## Required work
Everything from the line with "RUPTURE DE STOCK" to the end of the data below must be returned exactly as it is, and nothing besides.

------ Provided material

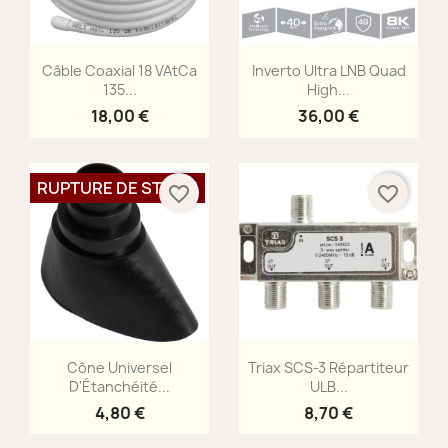
Aperçu rapide
Aperçu rapide


Câble Coaxial 18 VAtCa
Inverto Ultra LNB Quad
135...
High...
18,00 €
36,00 €
RUPTURE DE STOCK
favorite_border
favorite_border
Aperçu rapide
Aperçu rapide


Cône Universel
Triax SCS-3 Répartiteur
D'Étanchéité...
ULB...
4,80 €
8,70 €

------------

## Output of the task
RUPTURE DE STOCK
favorite_border
favorite_border
Aperçu rapide
Aperçu rapide


Cône Universel
Triax SCS-3 Répartiteur
D'Étanchéité...
ULB...
4,80 €
8,70 €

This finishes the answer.